Handling Duplicate Events

Event delivery may happen more than once.

Example failure scenario:

  1. Event published
  2. Worker crashes before marking processed
  3. Worker restarts
  4. Event published again

This causes duplicate events.


Solution: Idempotent Consumers

Consumers must handle duplicates safely.

Example strategy:

Store processed event IDs
Ignore duplicates

Example table:

event_idprocessed
501true

Outbox Event Lifecycle

StepState
Event insertedPENDING
Worker reads eventPROCESSING
Event publishedPROCESSED

Message Ordering

Sometimes event order matters.

Example:

OrderCreated
OrderPaid
OrderShipped

If events arrive out of order, system logic may break.

Solutions:

  • Partition by aggregate ID
  • Maintain event sequence numbers

Outbox Pattern in Microservices

Typical architecture:

Diagram
flowchart LR OrderService --> DB DB --> Outbox Outbox --> Kafka Kafka --> PaymentService Kafka --> InventoryService

Each service can maintain its own outbox table.

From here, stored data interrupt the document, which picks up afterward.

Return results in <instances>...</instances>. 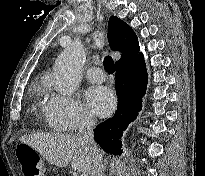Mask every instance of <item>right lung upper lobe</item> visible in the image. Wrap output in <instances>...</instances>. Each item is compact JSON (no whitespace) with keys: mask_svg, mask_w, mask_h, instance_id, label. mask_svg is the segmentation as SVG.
I'll use <instances>...</instances> for the list:
<instances>
[{"mask_svg":"<svg viewBox=\"0 0 205 176\" xmlns=\"http://www.w3.org/2000/svg\"><path fill=\"white\" fill-rule=\"evenodd\" d=\"M108 41L114 51L122 53L116 66L123 65L140 54L136 34L128 24L115 16L109 19Z\"/></svg>","mask_w":205,"mask_h":176,"instance_id":"1","label":"right lung upper lobe"}]
</instances>
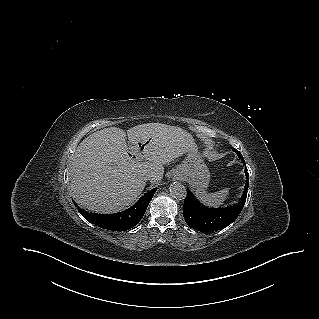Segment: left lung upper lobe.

Advantages of Outbox Pattern

AdvantageExplanation
Data consistencyDB write and event stored atomically
No distributed transactionsSimpler architecture
ReliabilityEvents never lost
ScalabilityWorks well with message brokers

Limitations

LimitationExplanation
Increased complexityAdditional components
Duplicate eventsMust handle idempotency
Outbox table growthRequires cleanup strategy

Cleaning the Outbox Table

Outbox tables can grow rapidly.

Common cleanup strategies:

StrategyDescription
Delete processed eventsPeriodic cleanup
Archive eventsMove to cold storage
TTL expirationRemove old entries

Example cleanup job:

DELETE FROM outbox
WHERE status='PROCESSED'
AND created_at < NOW() - INTERVAL '7 days';

Real-World Systems Using Outbox

The Outbox Pattern is widely used in large distributed systems.

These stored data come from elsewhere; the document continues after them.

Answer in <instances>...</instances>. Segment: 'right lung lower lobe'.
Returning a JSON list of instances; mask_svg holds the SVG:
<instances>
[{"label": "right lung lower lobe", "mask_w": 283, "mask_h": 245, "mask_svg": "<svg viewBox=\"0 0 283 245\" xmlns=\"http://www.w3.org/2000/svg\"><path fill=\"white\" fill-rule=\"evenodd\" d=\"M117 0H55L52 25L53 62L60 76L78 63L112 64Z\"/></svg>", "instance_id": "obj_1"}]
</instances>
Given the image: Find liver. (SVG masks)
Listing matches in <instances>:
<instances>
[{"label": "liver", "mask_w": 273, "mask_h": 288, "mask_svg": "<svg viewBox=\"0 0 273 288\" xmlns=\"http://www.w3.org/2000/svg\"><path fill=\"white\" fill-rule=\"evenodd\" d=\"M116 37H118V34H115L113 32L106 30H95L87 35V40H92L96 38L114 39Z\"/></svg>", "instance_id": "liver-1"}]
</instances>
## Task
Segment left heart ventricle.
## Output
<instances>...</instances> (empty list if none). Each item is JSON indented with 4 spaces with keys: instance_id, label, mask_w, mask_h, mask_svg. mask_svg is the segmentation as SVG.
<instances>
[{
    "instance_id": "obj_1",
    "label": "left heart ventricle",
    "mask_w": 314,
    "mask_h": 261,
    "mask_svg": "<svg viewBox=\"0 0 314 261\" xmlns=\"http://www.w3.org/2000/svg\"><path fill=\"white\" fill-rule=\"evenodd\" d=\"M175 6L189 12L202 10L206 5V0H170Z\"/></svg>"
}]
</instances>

Companies operating massive microservice architectures often implement similar patterns, including systems at:

  • Uber
  • Netflix
  • Amazon

These systems handle millions of events per second, making reliable event delivery critical.

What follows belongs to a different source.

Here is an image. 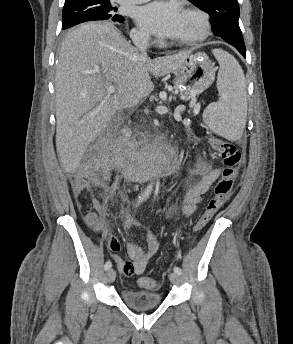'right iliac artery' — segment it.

Outbox vs Direct Event Publishing

ApproachReliability
Direct publish after DB writeRisk of lost events
Publish before DB writeRisk of invalid events
Outbox patternReliable and consistent

Best Practices

Use Idempotent Consumers

Ensure duplicate events do not cause side effects.


Monitor Outbox Lag

Track:

Current time - event creation time

Large lag indicates processing issues.


Use Partitioning

Partition outbox by entity type or date to scale reads.


Combine with CDC

CDC provides low-latency streaming without polling overhead.


Summary

The Outbox Pattern is a powerful solution for reliable event publishing in distributed systems.

It works by:

  1. Writing events to an outbox table within the same database transaction
  2. Using a background processor or CDC tool to publish events to a message broker

This guarantees that:

  • Events are never lost
  • Data and events remain consistent
  • Systems remain scalable and loosely coupled

In modern microservice architectures, the Outbox Pattern is often used together with:

  • Event-driven architecture
  • Change Data Capture
  • Streaming platforms

to create highly reliable event pipelines across distributed services.